Data supplied:

======

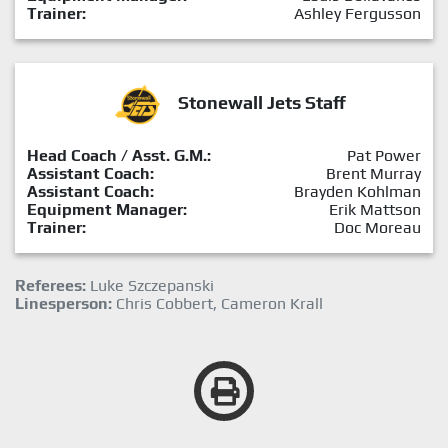
Trainer:
Ashley Fergusson
Stonewall Jets Staff
Head Coach / Asst. G.M.:
Pat Power
Assistant Coach:
Brent Murray
Assistant Coach:
Brayden Kohlman
Equipment Manager:
Erik Mattson
Trainer:
Doc Moreau
Referees:
Luke Szczepanski
Linesperson:
Chris Cobbert, Cameron Krall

======

What is needed: Please copy the records above word for word, omitting every picture.

Response to this task:
Trainer:
Ashley Fergusson
Stonewall Jets Staff
Head Coach / Asst. G.M.:
Pat Power
Assistant Coach:
Brent Murray
Assistant Coach:
Brayden Kohlman
Equipment Manager:
Erik Mattson
Trainer:
Doc Moreau
Referees:
Luke Szczepanski
Linesperson:
Chris Cobbert, Cameron Krall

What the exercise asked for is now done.